Mired in the Byzantine chaos that is Thomas Pynchon’s Against the Daysits perhaps one of the best metaphorical descriptions of the effect of the Picardy third on the soul. As the protagonist Lew sits in Chicago, listening to the songs of a group of populist-era radicals, he remembers the lines:
Love never spared a sinner,
Hate never cured a saint,
Soon is the night of reckoning,
Then let no heart be faint.
“. . . moving from the minor mode it had been throughout into the major, ending with a Picardy third cadence that, if it did break Lew’s heart exactly, did leave a fine crack that in time would prove unmendable. . . Here, they were expressing the most subversive thoughts, as ordinary folks might discuss crops, or last night’s ball game. Lew understood that this business would not end with him walking out the door tonight and on to some next assignment.”
As Mario Puzo’s own protagonist comes to terms with what he has wrought, he lies to his WASP-y wife about whether or not he has murdered not only four mob bosses, but his own brother-in-law, leaving his newly baptized godchild an orphan. He lies with ease, so as to spare his family anymore pain than he has already been wrought. The ghost of Sonny Corleone’s temper and Vito Corleone’s cautiousness remain so ever-present, that clearing up the family’s collateral damage is the only option for allowing the family to move on, to mourn, to grieve.
The Picardy third in a way is a small lie, a way of tying up something cluttered with tension, ultimately giving it a false sense of finality.
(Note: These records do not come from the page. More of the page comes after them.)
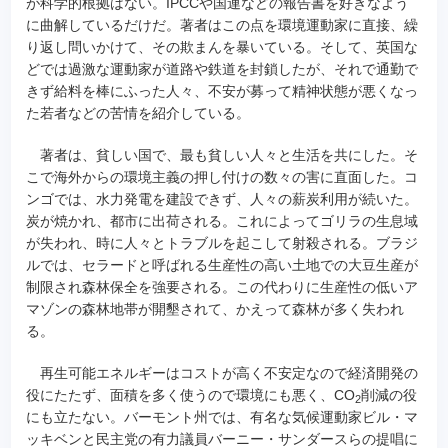
が科学的根拠はない。IPCCや国連などの報告書を好きなよう
に曲解しているだけだ。著者はこの点を環境運動家に直接、繰
り返し問いかけて、その欺まんを暴いている。そして、英国な
どでは過激な運動家が道路や鉄道を封鎖したが、それで通勤で
きず給料を棒にふった人々、不安が募って精神状態が悪くなっ
た若者などの苦情を紹介している。
著者は、貧しい国で、最も貧しい人々と生活を共にした。そ
こで海外からの環境主義の押し付けの数々の害に直面した。コ
ンゴでは、水力発電を建設できず、人々の薪炭利用が続いた。
炭が焼かれ、都市に出荷される。これによってゴリラの生息域
が失われ、時に人々とトラブルを起こして射殺される。ブラジ
ルでは、セラードと呼ばれる生産性の高い土地での大豆生産が
制限され森林保全を強要される。この代わりに生産性の低いア
マゾンの森林地帯が開墾されて、かえって森林が多く失われ
る。
再生可能エネルギーはコストが高く不安定なので経済開発の
役にたたず、面積を多く使うので環境にも悪く、CO
削減の役
2
にも立たない。バーモント州では、有名な気候運動家ビル・マ
ッキベンと民主党の有力議員バーニー・サンダースらの提唱に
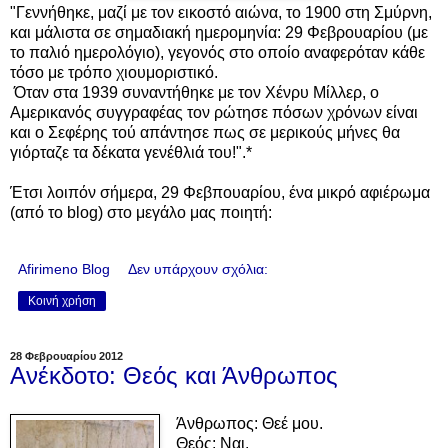
"Γεννήθηκε, μαζί με τον εικοστό αιώνα, το 1900 στη Σμύρνη,
και μάλιστα σε σημαδιακή ημερομηνία: 29 Φεβρουαρίου (με
το παλιό ημερολόγιο), γεγονός στο οποίο αναφερόταν κάθε
τόσο με τρόπο χιουμοριστικό.
Όταν στα 1939 συναντήθηκε με τον Χένρυ Μίλλερ, ο
Αμερικανός συγγραφέας τον ρώτησε πόσων χρόνων είναι
και ο Σεφέρης τού απάντησε πως σε μερικούς μήνες θα
γιόρταζε τα δέκατα γενέθλιά του!".*
Έτσι λοιπόν σήμερα, 29 Φεβπουαρίου, ένα μικρό αφιέρωμα
(από το blog) στο μεγάλο μας ποιητή:
Afirimeno Blog
Δεν υπάρχουν σχόλια:
Κοινή χρήση
28 Φεβρουαρίου 2012
Ανέκδοτο: Θεός και Άνθρωπος
Άνθρωπος: Θεέ μου.
Θεός: Ναι.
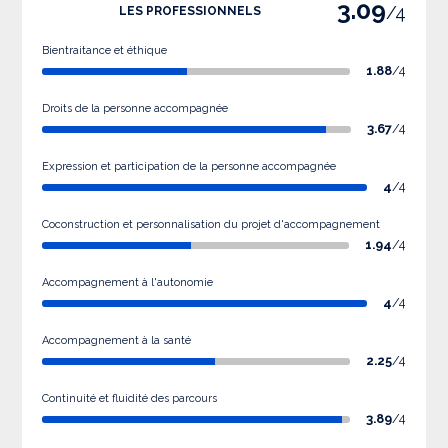
3.09
/4
LES PROFESSIONNELS
Bientraitance et éthique
1.88
/4
Droits de la personne accompagnée
3.67
/4
Expression et participation de la personne accompagnée
4
/4
Coconstruction et personnalisation du projet d'accompagnement
1.94
/4
Accompagnement à l'autonomie
4
/4
Accompagnement à la santé
2.25
/4
Continuité et fluidité des parcours
3.89
/4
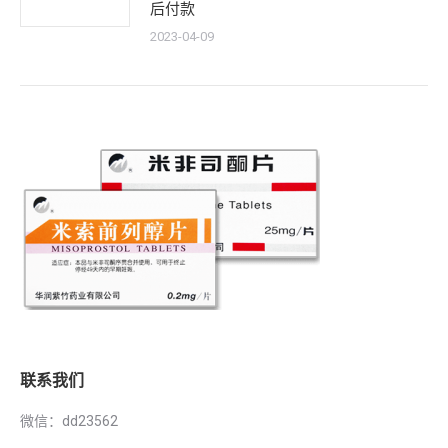
后付款
2023-04-09
联系我们
微信：dd23562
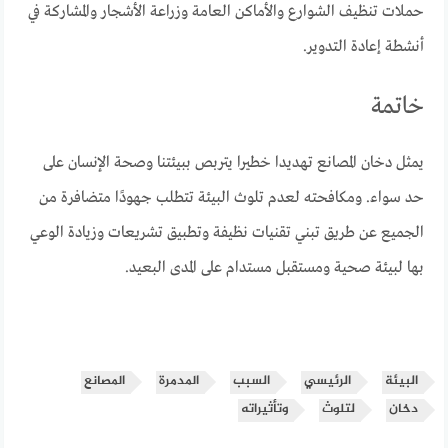
حملات تنظيف الشوارع والأماكن العامة وزراعة الأشجار والمشاركة في
أنشطة إعادة التدوير.
خاتمة
يمثل دخان المصانع تهديدا خطيرا يتربص ببيئتنا وصحة الإنسان على
حد سواء. ومكافحته لعدم تلوث البيئة تتطلب جهودًا متضافرة من
الجميع عن طريق تبني تقنيات نظيفة وتطبيق تشريعات وزيادة الوعي
بها لبيئة صحية ومستقبل مستدام على المدى البعيد.
البيئة
الرئيسي
السبب
المدمرة
المصانع
دخان
لتلوث
وتأثيراته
In writing on Joni Mitchell’s music, James Bennighof might have been the most damning about the effect of this ancient musical device: “Replacing an expected final minor chord with a major chord in this way is a centuries-old technique, first dubbed a ‘Picardy third’ in print by Jean-Jacques Rousseau in 1797 … to express [the idea that] hopefulness might seem unremarkable, or even clichéd.” It’s a sweep under the rug; a sudden, cheap emotional machination.
As with any story, what comes after alters the context or narrative. For Puzo, Michael’s Picardy third is prescient of the Corleone’s eventual inability to overcome their violent inheritance. Pynchon’s protagonist continually witnesses the changing 20th century through a lens of heartbreak. With Bach, however, there is hope. There is a fugue: a difficult, lengthy, yet ultimately joyous reconciliation of all of the prelude’s angst and complexity. But whatever the outcome, the Picardy third is a reminder that life’s baptisms of fire – ultimately periods of discomfort and stress – are ultimately short-lived. What comes next is what really matters.